== WORK INSTRUCTION ==
Skip the pictures, and retype the data below in full, exactly.

== Collected data ==
#####
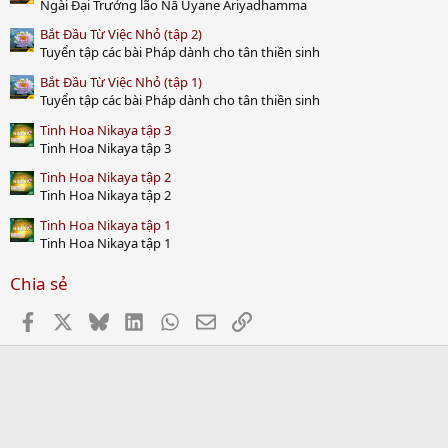
Ngài Đại Trưởng lão Nā Uyane Ariyadhamma
Bắt Đầu Từ Việc Nhỏ (tập 2)
Tuyển tập các bài Pháp dành cho tân thiền sinh
Bắt Đầu Từ Việc Nhỏ (tập 1)
Tuyển tập các bài Pháp dành cho tân thiền sinh
Tinh Hoa Nikaya tập 3
Tinh Hoa Nikaya tập 3
Tinh Hoa Nikaya tập 2
Tinh Hoa Nikaya tập 2
Tinh Hoa Nikaya tập 1
Tinh Hoa Nikaya tập 1
Chia sẻ
Facebook
X
Bluesky
LinkedIn
WhatsApp
Email
Link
#####
== EXPECTED ANSWER ==
Ngài Đại Trưởng lão Nā Uyane Ariyadhamma
Bắt Đầu Từ Việc Nhỏ (tập 2)
Tuyển tập các bài Pháp dành cho tân thiền sinh
Bắt Đầu Từ Việc Nhỏ (tập 1)
Tuyển tập các bài Pháp dành cho tân thiền sinh
Tinh Hoa Nikaya tập 3
Tinh Hoa Nikaya tập 3
Tinh Hoa Nikaya tập 2
Tinh Hoa Nikaya tập 2
Tinh Hoa Nikaya tập 1
Tinh Hoa Nikaya tập 1
Chia sẻ
Facebook
X
Bluesky
LinkedIn
WhatsApp
Email
Link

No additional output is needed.